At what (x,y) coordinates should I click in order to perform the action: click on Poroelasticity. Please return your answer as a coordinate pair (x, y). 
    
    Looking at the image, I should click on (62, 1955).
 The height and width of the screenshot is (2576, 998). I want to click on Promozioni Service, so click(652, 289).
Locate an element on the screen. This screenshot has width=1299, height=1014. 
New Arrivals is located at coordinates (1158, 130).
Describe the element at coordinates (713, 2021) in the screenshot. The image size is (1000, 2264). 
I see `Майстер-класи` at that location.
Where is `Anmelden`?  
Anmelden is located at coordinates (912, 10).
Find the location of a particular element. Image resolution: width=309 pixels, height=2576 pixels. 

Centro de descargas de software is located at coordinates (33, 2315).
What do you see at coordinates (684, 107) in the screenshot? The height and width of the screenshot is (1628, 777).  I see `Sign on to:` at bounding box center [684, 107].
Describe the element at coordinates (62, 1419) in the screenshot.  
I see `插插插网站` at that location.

· · ·

■ **What is expected**
What you copy should begin at the line with "Describe the element at coordinates (62, 1419)" and end at the final line of the listing, each line exactly as it is.

■ **Solution to this task**
Describe the element at coordinates (62, 1419) in the screenshot.  
I see `插插插网站` at that location.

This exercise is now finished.